►
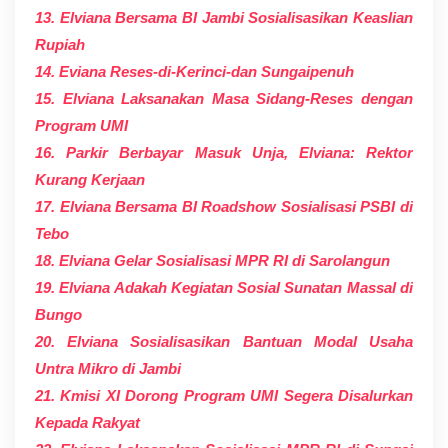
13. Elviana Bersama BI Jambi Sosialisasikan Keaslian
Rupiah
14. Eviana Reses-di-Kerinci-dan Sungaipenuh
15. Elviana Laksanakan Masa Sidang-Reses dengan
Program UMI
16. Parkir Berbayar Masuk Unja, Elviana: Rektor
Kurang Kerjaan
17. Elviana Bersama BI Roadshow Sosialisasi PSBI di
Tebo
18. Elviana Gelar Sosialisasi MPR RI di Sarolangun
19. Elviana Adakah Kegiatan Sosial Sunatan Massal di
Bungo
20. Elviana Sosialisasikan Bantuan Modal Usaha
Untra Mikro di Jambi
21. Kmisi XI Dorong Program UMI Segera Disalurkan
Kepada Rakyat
◄
►
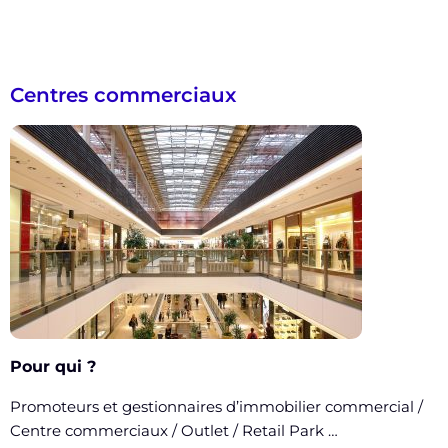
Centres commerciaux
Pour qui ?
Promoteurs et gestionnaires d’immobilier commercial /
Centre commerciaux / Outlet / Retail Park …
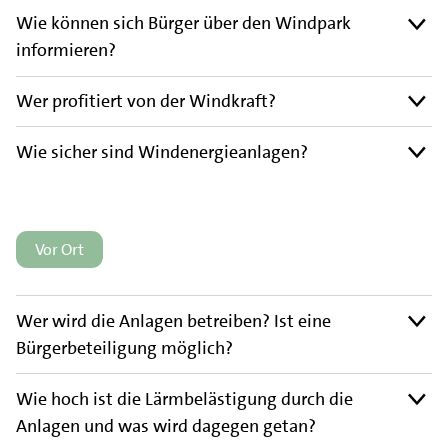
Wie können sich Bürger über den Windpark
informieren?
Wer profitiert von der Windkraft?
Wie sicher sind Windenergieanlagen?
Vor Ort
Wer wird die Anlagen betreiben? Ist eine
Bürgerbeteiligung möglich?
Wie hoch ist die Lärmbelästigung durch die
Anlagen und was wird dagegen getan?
◄
►
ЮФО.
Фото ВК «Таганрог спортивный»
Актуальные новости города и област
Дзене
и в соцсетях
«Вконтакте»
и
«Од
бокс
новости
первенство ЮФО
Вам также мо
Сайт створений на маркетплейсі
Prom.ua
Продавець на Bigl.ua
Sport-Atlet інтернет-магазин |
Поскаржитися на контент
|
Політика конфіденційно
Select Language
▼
◄
* [WHAT YOU ARE ASKED TO DO]:
Print nothing but the lines above starting with the line that contains "Centre commerciaux / Outlet / Retail Park …" and going on through the line that contains "Anlagen und was wird dagegen getan?". Leave out the pictures.

* [TASK ANSWER]:
Centre commerciaux / Outlet / Retail Park …
Wie können sich Bürger über den Windpark
informieren?
Wer profitiert von der Windkraft?
Wie sicher sind Windenergieanlagen?
Vor Ort
Wer wird die Anlagen betreiben? Ist eine
Bürgerbeteiligung möglich?
Wie hoch ist die Lärmbelästigung durch die
Anlagen und was wird dagegen getan?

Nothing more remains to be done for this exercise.